Edit 1 : The example I used was not accurate. So an updated example would be like:
date <- as.Date(x = c('2010/01/01','2010/02/02',
'2011/01/01','2011/02/02',
'2012/01/01','2012/02/02',
'2013/01/01','2013/02/02',
'2014/01/01','2014/02/02'),format = "%Y/%m/%d")
PlayerName <- rep(LETTERS[1:5],each=10) # Name Players as A:E
score <- c(40,60,100,50,70,200,120,180,380,20,
40,60,20,100,150,50,300,100,800,100,
10,90,30,50,100,30,10,60,100,200,
50,50,100,20,200,30,400,60,570,400,
80,20,70,20,100,10,400,50,142,200)
df <- data.table(date=date,Name=Name,score=score)

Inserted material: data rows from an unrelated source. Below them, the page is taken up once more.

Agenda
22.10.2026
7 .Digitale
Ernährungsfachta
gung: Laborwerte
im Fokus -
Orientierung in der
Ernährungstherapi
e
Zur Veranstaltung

df[,year := lubridate::year(date)] # extract the year
df1 <- df[,.(total_score =sum(score)),.(Name,year)] # Yearly Aggregated Scores
df1[,total_score_lag := shift(x=total_score,type = 'lag'),.(Name)] ## creates a players lagged column of score
df1[,growth_rate := round(total_score/total_score_lag,2)] ## creates ratio of current and past years scores column
df1[,growth_rate_lag := shift(x=growth_rate,type = 'lag'),.(Name)] #### Creates a lag column of growth column
Name year total_score total_score_lag growth_rate growth_rate_lag
1: A 2010 100 NA NA NA
2: A 2011 150 100 1.50 NA
3: A 2012 270 150 1.80 1.50
4: A 2013 300 270 1.11 1.80
5: A 2014 400 300 1.33 1.11
6: B 2010 100 NA NA NA
7: B 2011 120 100 1.20 NA
8: B 2012 200 120 1.67 1.20
9: B 2013 400 200 2.00 1.67
10: B 2014 900 400 2.25 2.00
11: C 2010 100 NA NA NA
12: C 2011 80 100 0.80 NA
13: C 2012 130 80 1.62 0.80
14: C 2013 70 130 0.54 1.62
15: C 2014 300 70 4.29 0.54
16: D 2010 100 NA NA NA
17: D 2011 120 100 1.20 NA
18: D 2012 230 120 1.92 1.20
19: D 2013 460 230 2.00 1.92
20: D 2014 970 460 2.11 2.00
21: E 2010 100 NA NA NA
22: E 2011 90 100 0.90 NA
23: E 2012 110 90 1.22 0.90
24: E 2013 450 110 4.09 1.22
25: E 2014 342 450 0.76 4.09
Now here clearly Player A,B ,D meets condition1 and but only B and D meets condition 2. And as D has highest total_score
answer is D.
With data.table
you could use cumsum
to select player up to the last year it achieved increasing score growth rate :
df1[,selected :=cumsum(fifelse(growth_rate>growth_rate_lag|is.na(growth_rate_lag),1L,NA_integer_)),by=Name]
df1[selected>0]
Name year total_score total_score_lag growth_rate growth_rate_lag selected
1: A 2010 250 NA NA NA 1
2: A 2011 570 250 2.28 NA 2
3: B 2010 180 NA NA NA 1
4: B 2011 200 180 1.11 NA 2
5: B 2012 400 200 2.00 1.11 3
6: C 2010 190 NA NA NA 1
7: C 2011 560 190 2.95 NA 2
8: D 2010 220 NA NA NA 1
9: D 2011 600 220 2.73 NA 2
10: E 2010 220 NA NA NA 1
11: E 2011 880 220 4.00 NA 2
As noted in the other answers, no player achieved increasing rate in this dataset.